* **ABOUT THIS TASK**
Copy the records below in full, keeping each word as it is but omitting the pictures.

Extracted records:
============

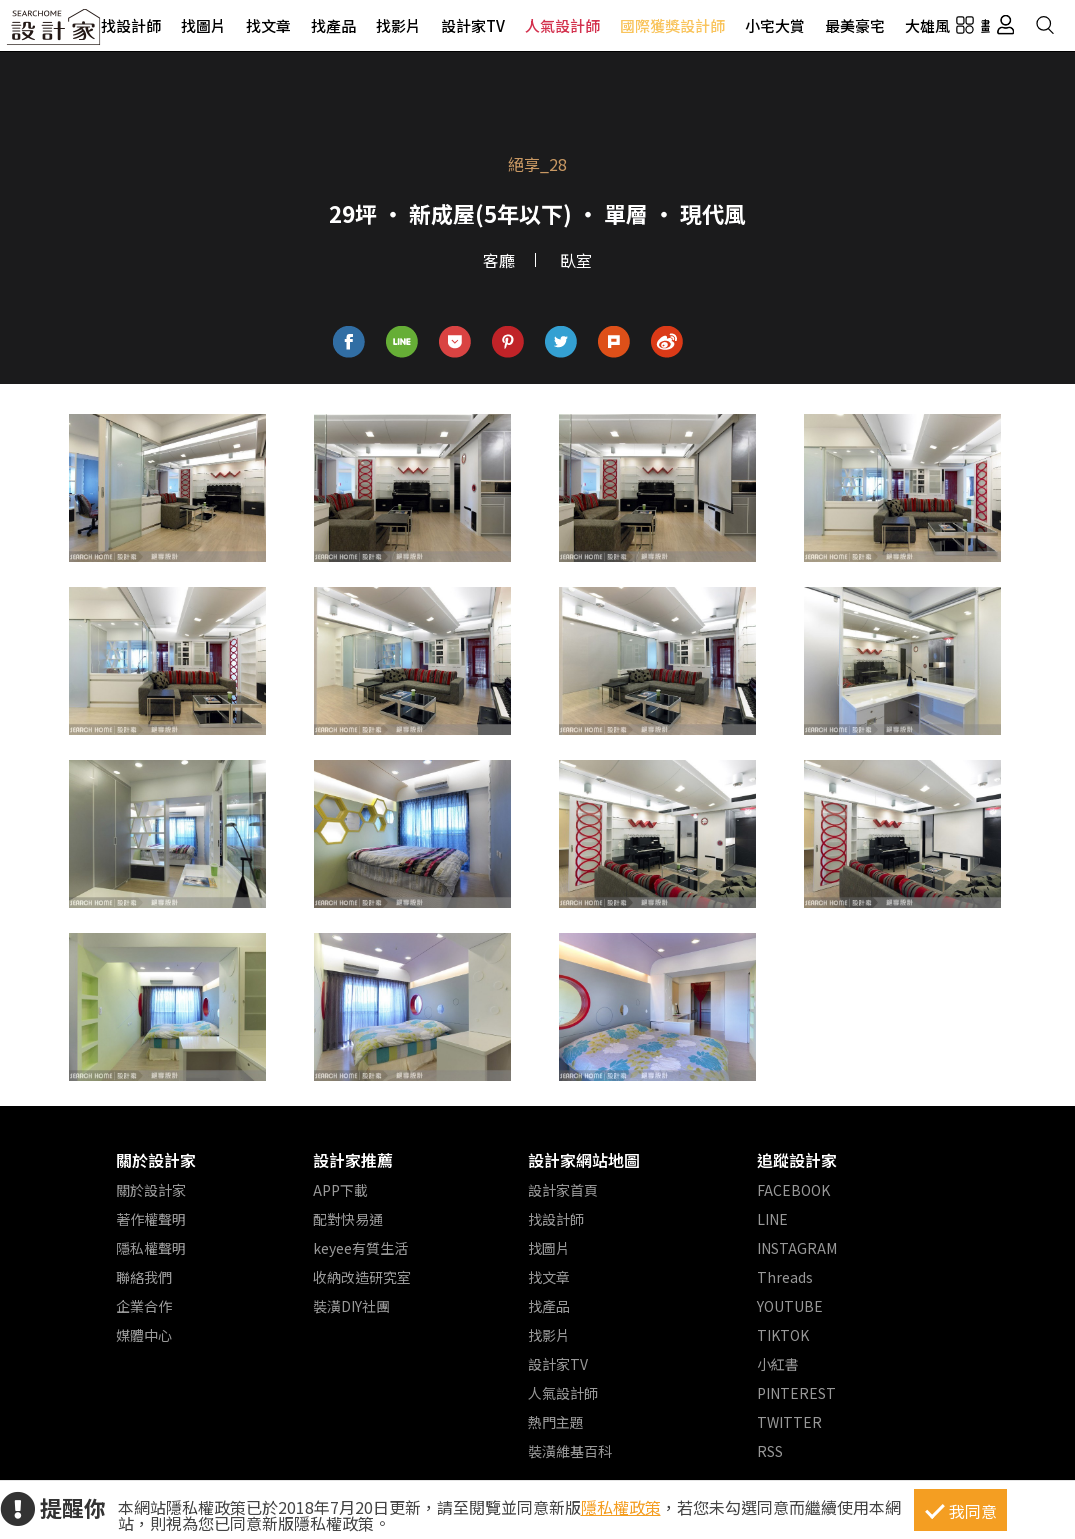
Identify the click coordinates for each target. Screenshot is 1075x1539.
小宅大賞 (775, 25)
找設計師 (131, 25)
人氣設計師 (562, 25)
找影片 (398, 25)
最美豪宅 (855, 25)
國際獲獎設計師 (672, 25)
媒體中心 (144, 1335)
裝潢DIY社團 (351, 1306)
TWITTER (789, 1422)
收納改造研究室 (362, 1277)
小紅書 (778, 1364)
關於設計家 (156, 1160)
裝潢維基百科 (570, 1451)
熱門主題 (556, 1422)
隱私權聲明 (151, 1248)
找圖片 (203, 25)
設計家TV (473, 25)
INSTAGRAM (797, 1248)
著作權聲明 (151, 1219)
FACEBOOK (793, 1190)
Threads (785, 1277)
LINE (772, 1219)
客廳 (499, 260)
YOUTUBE (790, 1306)
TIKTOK (783, 1335)
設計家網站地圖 (584, 1160)
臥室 (576, 260)
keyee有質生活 (360, 1248)
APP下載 (340, 1190)
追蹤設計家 (797, 1160)
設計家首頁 (563, 1190)
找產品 (333, 25)
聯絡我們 (144, 1277)
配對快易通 (348, 1219)
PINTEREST (796, 1393)
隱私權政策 (621, 1507)
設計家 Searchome (55, 32)
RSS (770, 1451)
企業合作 (144, 1306)
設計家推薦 (353, 1160)
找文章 (268, 25)
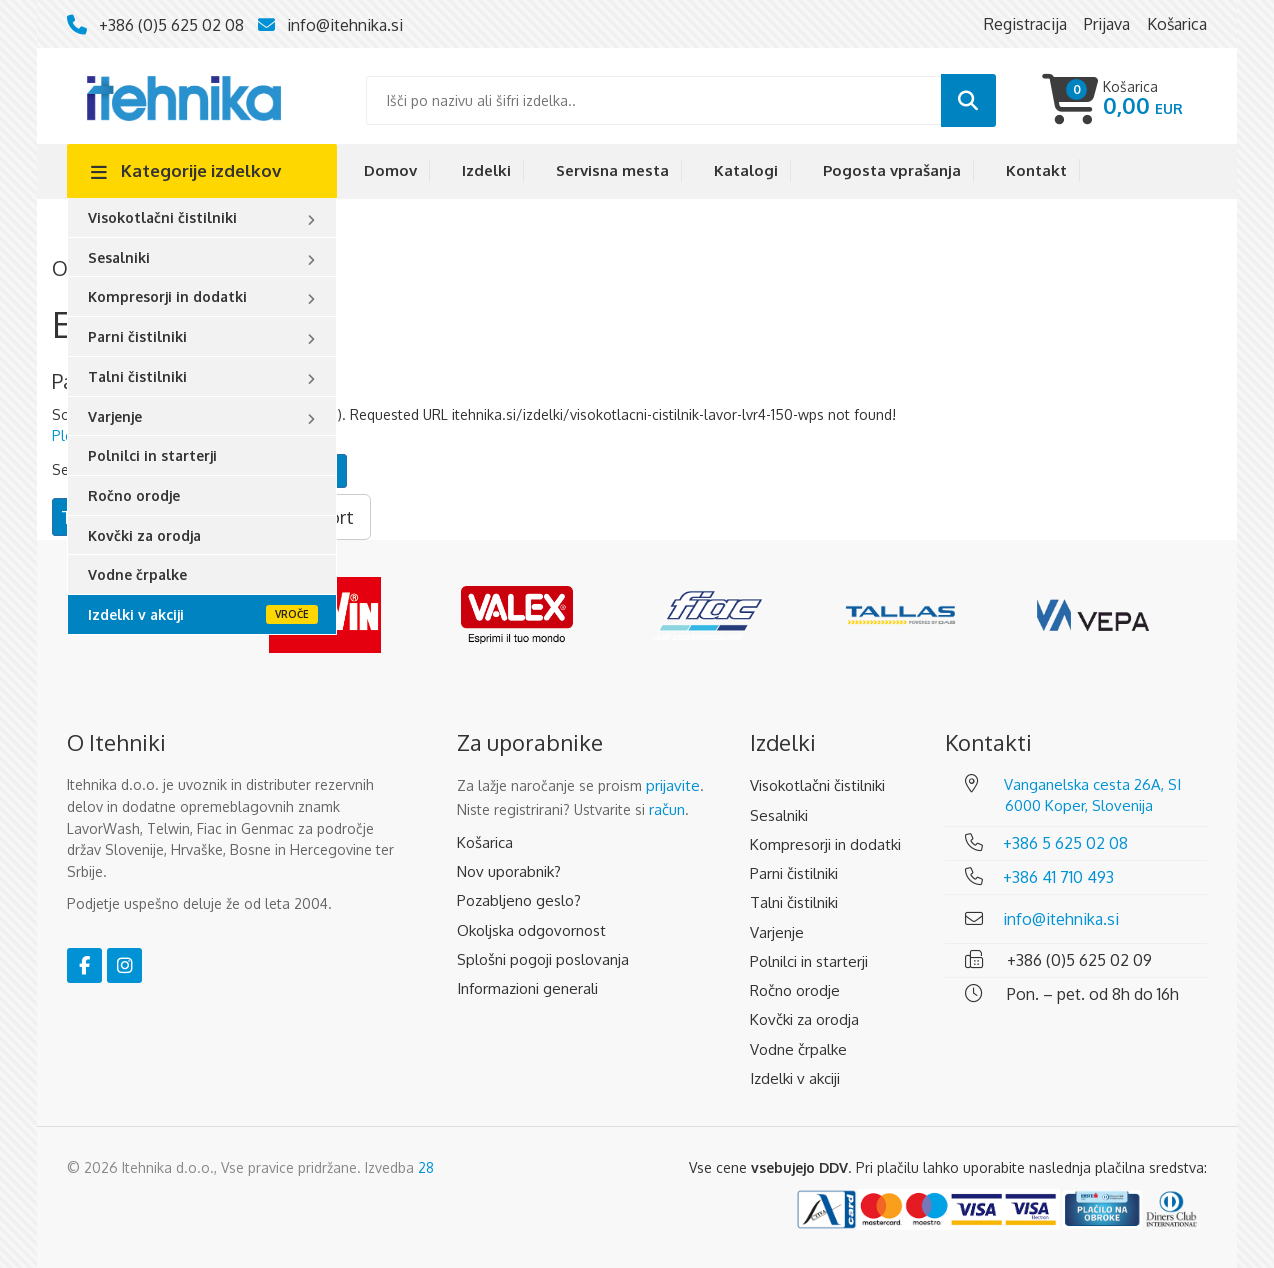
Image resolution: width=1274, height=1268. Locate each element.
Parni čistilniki (137, 336)
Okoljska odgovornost (531, 930)
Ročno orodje (134, 495)
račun (667, 809)
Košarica (485, 842)
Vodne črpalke (137, 574)
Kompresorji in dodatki (167, 296)
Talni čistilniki (137, 376)
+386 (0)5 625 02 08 (171, 25)
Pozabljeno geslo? (519, 900)
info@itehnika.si (345, 25)
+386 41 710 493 (1058, 877)
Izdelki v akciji (136, 614)
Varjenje (115, 416)
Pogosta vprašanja (892, 170)
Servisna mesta (612, 170)
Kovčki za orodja (144, 535)
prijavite (673, 785)
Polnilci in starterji (152, 455)
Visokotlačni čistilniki (162, 217)
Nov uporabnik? (509, 871)
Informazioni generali (527, 988)
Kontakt (1036, 170)
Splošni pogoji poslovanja (543, 959)
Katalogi (746, 170)
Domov (390, 170)
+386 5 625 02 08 (1065, 843)
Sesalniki (119, 257)
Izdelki (486, 170)
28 (426, 1167)
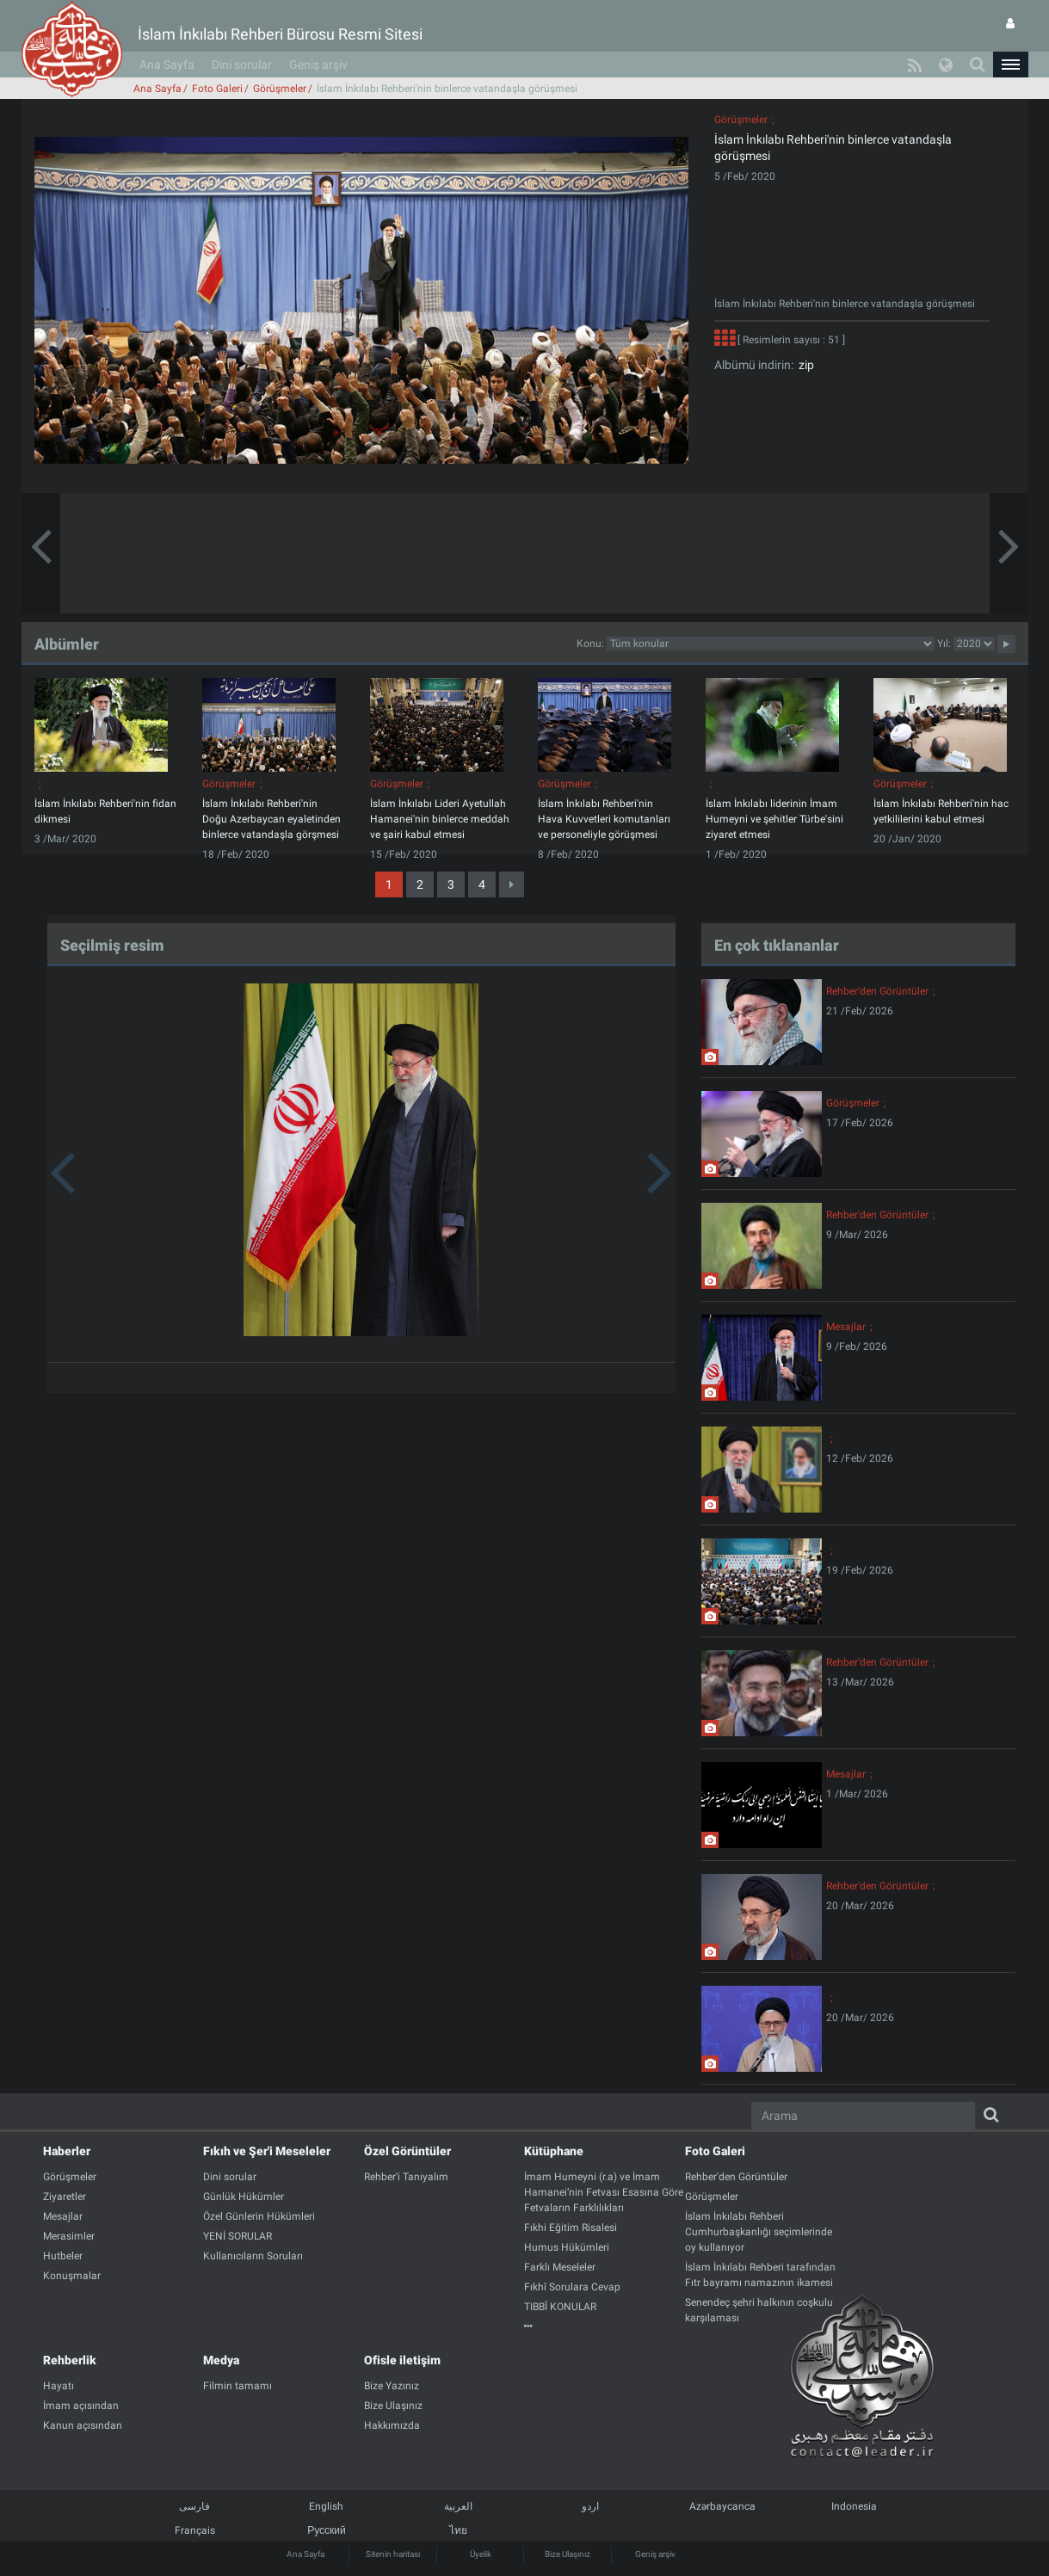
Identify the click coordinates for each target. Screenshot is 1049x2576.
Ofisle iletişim (402, 2360)
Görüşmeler (279, 89)
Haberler (66, 2151)
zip (803, 365)
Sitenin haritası (393, 2554)
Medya (221, 2360)
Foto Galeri (217, 89)
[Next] (511, 884)
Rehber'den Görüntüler (877, 991)
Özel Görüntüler (407, 2151)
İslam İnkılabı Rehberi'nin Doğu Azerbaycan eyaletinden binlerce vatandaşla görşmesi (271, 819)
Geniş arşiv (318, 64)
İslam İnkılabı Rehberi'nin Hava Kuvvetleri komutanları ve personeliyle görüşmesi (604, 819)
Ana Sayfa (166, 64)
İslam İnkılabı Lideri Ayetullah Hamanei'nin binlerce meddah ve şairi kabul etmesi (439, 819)
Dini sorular (242, 64)
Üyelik (480, 2554)
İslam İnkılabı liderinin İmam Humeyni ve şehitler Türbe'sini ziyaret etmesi (774, 819)
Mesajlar (846, 1327)
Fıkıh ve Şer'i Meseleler (266, 2151)
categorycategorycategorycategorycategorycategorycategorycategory (771, 643)
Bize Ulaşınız (567, 2554)
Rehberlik (69, 2360)
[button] (1010, 64)
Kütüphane (553, 2151)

============

* **SOLUTION TO THE EXERCISE**
Identify the click coordinates for each target. Screenshot is 1075x1539.
小宅大賞 (775, 25)
找設計師 (131, 25)
人氣設計師 (562, 25)
找影片 (398, 25)
最美豪宅 (855, 25)
國際獲獎設計師 (672, 25)
媒體中心 (144, 1335)
裝潢DIY社團 (351, 1306)
TWITTER (789, 1422)
收納改造研究室 (362, 1277)
小紅書 (778, 1364)
關於設計家 (156, 1160)
裝潢維基百科 (570, 1451)
熱門主題 (556, 1422)
隱私權聲明 (151, 1248)
找圖片 (203, 25)
設計家TV (473, 25)
INSTAGRAM (797, 1248)
著作權聲明 (151, 1219)
FACEBOOK (793, 1190)
Threads (785, 1277)
LINE (772, 1219)
客廳 (499, 260)
YOUTUBE (790, 1306)
TIKTOK (783, 1335)
設計家網站地圖 (584, 1160)
臥室 (576, 260)
keyee有質生活 (360, 1248)
APP下載 (340, 1190)
追蹤設計家 (797, 1160)
設計家首頁 (563, 1190)
找產品 (333, 25)
聯絡我們 (144, 1277)
配對快易通 (348, 1219)
PINTEREST (796, 1393)
隱私權政策 (621, 1507)
設計家 Searchome (55, 32)
RSS (770, 1451)
企業合作 (144, 1306)
設計家推薦 (353, 1160)
找文章 (268, 25)
Image resolution: width=1274, height=1268. Locate each element.
Parni čistilniki (137, 336)
Okoljska odgovornost (531, 930)
Ročno orodje (134, 495)
račun (667, 809)
Košarica (485, 842)
Vodne črpalke (137, 574)
Kompresorji in dodatki (167, 296)
Talni čistilniki (137, 376)
+386 (0)5 625 02 08 (171, 25)
Pozabljeno geslo? (519, 900)
info@itehnika.si (345, 25)
+386 41 710 493 (1058, 877)
Izdelki v akciji (136, 614)
Varjenje (115, 416)
Pogosta vprašanja (892, 170)
Servisna mesta (612, 170)
Kovčki za orodja (144, 535)
prijavite (673, 785)
Polnilci in starterji (152, 455)
Visokotlačni čistilniki (162, 217)
Nov uporabnik? (509, 871)
Informazioni generali (527, 988)
Kontakt (1036, 170)
Splošni pogoji poslovanja (543, 959)
Katalogi (746, 170)
Domov (390, 170)
+386 5 625 02 08 (1065, 843)
Sesalniki (119, 257)
Izdelki (486, 170)
28 (426, 1167)
Identify the click coordinates for each target. Screenshot is 1049x2576.
Ofisle iletişim (402, 2360)
Görüşmeler (279, 89)
Haberler (66, 2151)
zip (803, 365)
Sitenin haritası (393, 2554)
Medya (221, 2360)
Foto Galeri (217, 89)
[Next] (511, 884)
Rehber'den Görüntüler (877, 991)
Özel Görüntüler (407, 2151)
İslam İnkılabı Rehberi'nin Doğu Azerbaycan eyaletinden binlerce vatandaşla görşmesi (271, 819)
Geniş arşiv (318, 64)
İslam İnkılabı Rehberi'nin Hava Kuvvetleri komutanları ve personeliyle görüşmesi (604, 819)
Ana Sayfa (166, 64)
İslam İnkılabı Lideri Ayetullah Hamanei'nin binlerce meddah ve şairi kabul etmesi (439, 819)
Dini sorular (242, 64)
Üyelik (480, 2554)
İslam İnkılabı liderinin İmam Humeyni ve şehitler Türbe'sini ziyaret etmesi (774, 819)
Mesajlar (846, 1327)
Fıkıh ve Şer'i Meseleler (266, 2151)
categorycategorycategorycategorycategorycategorycategorycategory (771, 643)
Bize Ulaşınız (567, 2554)
Rehberlik (69, 2360)
[button] (1010, 64)
Kütüphane (553, 2151)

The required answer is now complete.